Support from Bank .....

newbie2009

Registered User
Messages
74
Hi everyone,

Im sorry if Im posting this in the wrong forum.. a friend recommended I post on politics.ie to get informed feedback. So here goes...

Im looking for some advice...

At the moment I have a mortgage, visa card and a personal loan. Im finding it very hard to meet all the repayments in time, but so far I have managed it.

I contacted the bank and asked them for a mortgage break to clear my outstanding visa balance and my personal loan, which would leave me in a better position to manage my mortgage.

Currently my mortgage is approx 60% of my take home pay, but I am a public servant and in the last 3 months my take home pay has been down approx €400. I've always had to budget very tightly, but with this reduction in income, things have become even worse.

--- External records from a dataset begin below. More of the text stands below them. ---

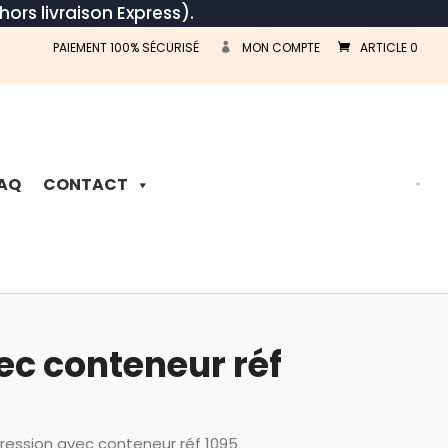
hors livraison Express).
PAIEMENT 100% SÉCURISÉ
MON COMPTE
ARTICLE 0
Recherche
de
produits
AQ
CONTACT
c conteneur réf
ession avec conteneur réf 1095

Anyway, the bank refused! They said that my first priority should be my mortgage and that I need to make alternative arrangements with my visa company and loan company instead.

I feel this is completely unfair. I thought the bank would have supported me in trying to clean up my finances, and hence not lapse on any mortgage payments etc., but no.

I would appreciate any opinions/suggestions anyone might have?

Thank you
 
You should talk to a company called MABS who help people work out debts with the institutions. They might get further than you with the bank.
 

I know of someone else that happened to and its hard at first to see their reasoning, but it comes down to managing current income to balance current expenditure, not lumping it onto your mortgage and selling your future.

Believe me I know it seems like the only option, but its their call and they're doing this kind of thing a lot.

I heard of another guy, good income who went looking for a car loan - refused. Yer man at the bank said there was money for things like extensions, but not car loans.

How many 2009 cars do you see on the roads this year?
How many are Ford Focuses or Quasquai's?

And the bitter irony of all this is that the ones whose dodgy purchasing of toxic assets and lending to over-the-top developers are the ones telling us to apply sound financial principles!
 
And the bitter irony of all this is that the ones whose dodgy purchasing of toxic assets and lending to over-the-top developers are the ones telling us to apply sound financial principles!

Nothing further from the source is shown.